Un Prix Nobel sur les biens communs et le mind mapping pour les représenter ?

mardi 20 octobre 2009 par Pierre Mongin
  • Vous trouverez ici plusieurs extraits d’articles sur les biens communs . Je me demande si le mind mapping ne serait pas un moyen pour les représenter .
  • En effet, l’attribution d’un Prix Nobel sur le thème des biens communs donne une bouffée d’oxygène contre la pensée unique du marché qui régulerait tout.
  • Pour expliquer les biens communs, nous pouvons prendre l’exemple de la pêche. Au début, les individus ont accès à une ressource limitée en fonction de leurs propres besoins. Ils trouvent d’abord un profit à l’utiliser.Mais ils finissent par constater que les gains unitaires diminuent. En conséquence, ils prélévent de plus en plus sur la ressource, quitte à l’épuiser ou à la rendre hors d’usage pour compenser ces rendements décroissants.
  • C’est la tragédie du bien commun. L’un des meilleurs exemples est la pêche. Pour compenser la baisse des prises, on met encore plus de filets en mer ." Si je veux maintenir mes revenus, j’ai ’intérêt à travailler plus dur cette année " disent les pécheurs. Plus la ressource s’apauvrit plus on racle les fonds !
  • Heureusement, la mise en œuvre des logiciels libres montrent qu’ils est possible de créer des biens communs. Par exemple, en France est déjà à l’œuvre, il suffit de voir l’image ci-dessous : une représentation en réseau proche d’une carte heuristique pour s’apercevoir que la mise en réseau crée une intelligence collective . Il se crée un éco-système, comparable à la forêt primaire ou aux récifs coraliens . Ce sont des éco-systèmes matures qui s’auto-organisent en une communauté intégrée et diversifiée d’organismes, avec le but commun de se maintenir en un endroit donné, en utilisant au mieux leurs ressources disponibles en essayant de le faire sur le long terme. http://www.revue-reseau-tic.net/

Extraits d’un article dont vous aurez la source ci-dessous :

  • "L’extension du travail immatériel et du numérique à l’échelle du monde et dans toutes les activités humaines souligne l’émergence centrale d’un nouveau type de bien commun, articulé autour de la connaissance et de l’information, et des règles collectives de fonctionnement en réseau."

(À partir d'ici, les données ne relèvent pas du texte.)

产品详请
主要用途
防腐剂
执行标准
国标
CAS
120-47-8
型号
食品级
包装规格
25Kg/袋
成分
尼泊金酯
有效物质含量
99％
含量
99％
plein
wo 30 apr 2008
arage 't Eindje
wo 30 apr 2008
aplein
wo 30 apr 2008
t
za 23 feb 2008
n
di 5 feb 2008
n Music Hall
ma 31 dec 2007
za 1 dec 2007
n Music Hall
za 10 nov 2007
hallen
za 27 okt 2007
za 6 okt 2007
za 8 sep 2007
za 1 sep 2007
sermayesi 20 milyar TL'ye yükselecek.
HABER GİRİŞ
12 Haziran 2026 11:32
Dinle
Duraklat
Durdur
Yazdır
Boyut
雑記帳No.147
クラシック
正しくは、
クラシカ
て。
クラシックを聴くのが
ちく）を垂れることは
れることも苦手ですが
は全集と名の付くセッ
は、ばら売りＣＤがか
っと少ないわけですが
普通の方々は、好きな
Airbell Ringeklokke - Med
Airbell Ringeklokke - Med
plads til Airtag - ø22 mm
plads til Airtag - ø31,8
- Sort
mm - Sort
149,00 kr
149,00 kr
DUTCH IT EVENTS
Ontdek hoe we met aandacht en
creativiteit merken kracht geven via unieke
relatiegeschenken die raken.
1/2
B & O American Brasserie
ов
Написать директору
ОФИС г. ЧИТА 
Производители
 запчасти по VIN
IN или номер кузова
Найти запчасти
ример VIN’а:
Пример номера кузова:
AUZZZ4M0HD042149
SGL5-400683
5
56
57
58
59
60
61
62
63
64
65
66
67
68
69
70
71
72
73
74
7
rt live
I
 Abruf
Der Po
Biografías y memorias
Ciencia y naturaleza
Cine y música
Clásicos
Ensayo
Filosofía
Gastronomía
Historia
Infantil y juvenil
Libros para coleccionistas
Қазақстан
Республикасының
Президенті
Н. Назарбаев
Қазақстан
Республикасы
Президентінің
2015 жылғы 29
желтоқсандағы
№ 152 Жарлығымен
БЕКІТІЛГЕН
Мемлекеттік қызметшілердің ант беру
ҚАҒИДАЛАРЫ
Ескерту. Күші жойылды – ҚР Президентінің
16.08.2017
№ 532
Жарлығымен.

http://vecam.org/article1122.html

  • L’extrait d’un article du Monde daté du 20 octobre sur les travaux des nouveaux prix Nobel le confirme :
  • Une conclusion centrale de leurs travaux est qu’il n’existe pas de solution miracle en matière de gouvernance. Selon les situations, l’échange marchand, la centralisation, la planification, la négociation horizontale et coopérative, peuvent chacun être plus efficace que les autres. Le choix d’une bonne gouvernance passe donc par l’examen détaillé de chaque situation. Leur méthodologie repose sur une analyse de l’efficacité comparée des solutions alternatives.

Oliver Williamson insiste sur les caractéristiques des transactions. Il explique notamment qu’il est parfois nécessaire de réaliser des investissements spécifiques à une relation, comme, par exemple, des investissements dans des compétences, qui peuvent expliquer que l’on " sorte du marché " pour s’engager dans une relation coopérative de long terme.

Elinor Ostrom, elle, insiste sur les caractéristiques des ressources qu’il faut gérer en commun. La diversité des parties prenantes, la rivalité entre services attendus (par exemple l’irrigation par rapport aux besoins sanitaires ou récréatifs de l’eau), les ressources institutionnelles (le fait que certaines populations disposent de réseaux sociaux stables, ou bénéficient d’un État efficace), expliquent la supériorité de telle ou telle forme d’organisation à un moment et en un lieu déterminés.